The digital experience (DX) stack is the backbone of the technologies through which customers interact with the majority of B2C, B2B and B2E businesses today. DX affects the journey of all who interact through it, and the technologies it facilitates range from websites to purchasing, customer service, delivery, work processes — every customer touchpoint is created by some part of the DX stack. This article will focus on the variables and core technologies needed to put together the right DX stack for your business.
CMSWire spoke to Sonja Kotrotsos, head of the Europe, the Middle East and Africa go-to-market for Contentstack. “American Express found that U.S. consumers are willing to spend 17% more if it means they can work with a company that prioritizes the customer experience. Millennials, the largest generation in history, are willing to spend the most — reporting that they’d shell out as much as 21% extra for a great experience.

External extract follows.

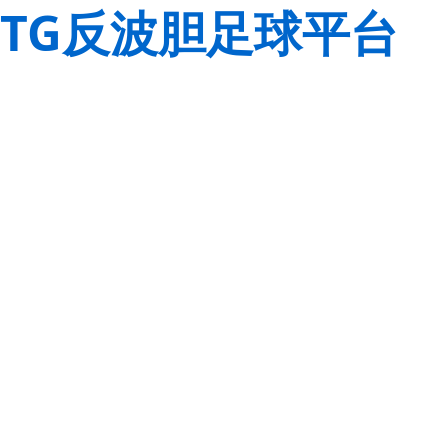
TG反波胆足球平台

That is to say: Customer experience management is the new enterprise marketing, so customer experience management is the best marketing investment an enterprise can make.” That’s where the DX stack comes into play.
Address Each Stage of the Customer Journey
To begin with, a business needs to understand the customer journey to determine their customer touchpoints — the places where the customer and the business interact. This understanding will provide the business with an empathetic viewpoint of what their customers go through, how they experience the interactions with the business, how it can be improved.
We asked Tony Byrne, founder of Real Story Group, how a business should begin the process of creating their DX stack. Byrne suggested that businesses should, “Start with the customer journey at the glass and build your stack from that, rather than buy a stack and figure out what to do with it.”
A customer journey map can be a useful tool that enables a business to best determine the core needs of their DX stack, along with any secondary requirements for their customer’s touchpoints. It can also provide a closer look at the spots within the customer journey that are problematic and need to be addressed.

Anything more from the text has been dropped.